Une éducation sans Dieu ni Patrie
Pour Robin et ses disciples, la morale n’est pas une science que l’on enseigne, mais un exemple que l’on donne. L’orphelinat Prévost se présente donc comme un modèle réduit de société égalitaire, calquée sur la famille naturelle, où tout appartient à tou·tes et où le bonheur de chacun·e dépend du bonheur de tou·tes. Ainsi on développe la solidarité, le sens des responsabilités, le sentiment de la justice, la sociabilité des enfants en leur donnant des responsabilités.

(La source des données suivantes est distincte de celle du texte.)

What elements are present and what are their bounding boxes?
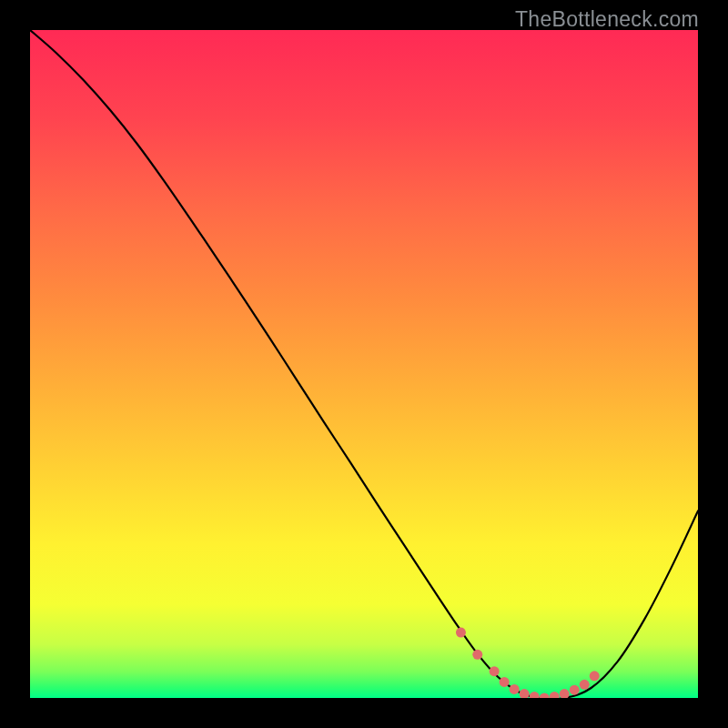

Comme sur le plan intellectuel, l’éducation morale vise à éliminer les idées fausses, au rang desquelles l’éducateur Robin range… l’idée de Dieu. Si l’établissement n’est pas anticlérical, il est résolument athée et rejette tout enseignement religieux. Autre caractéristique, soulignée en 1894 : on n’exalte pas à Cempuis le sentiment patriotique ou chauvin. Si l’on chante la Marseillaise, c’est la Marseillaise de la Paix.
Un bilan de l’expérience de Cempuis
Dresser un bilan de l’expérience de Robin n’est pas aisé, car, mises à part quelques individualités d’exception, les ancien·nes élèves de Cempuis n’ont pas défrayé la chronique. Si, sur le plan intellectuel, les résultats espérés ont été atteints – les succès aux examens et dans les concours sont là pour en témoigner –, il est plus difficile de conclure sur les autres plans. Mais l’anonymat dans lequel se tiennent la plupart des ancien·nes de Cempuis est sans doute la preuve de la réussite de l’éducation morale et professionnelle qu’iels y ont reçue.
Références bibliographiques
Christiane Demeulenaere-Douyère, Paul Robin (1837-1912). Un militant de la liberté et du bonheur, Paris : Publisud, 1994. (Pour les ouvrages antérieurs, voir la bibliographie dans cet ouvrage.)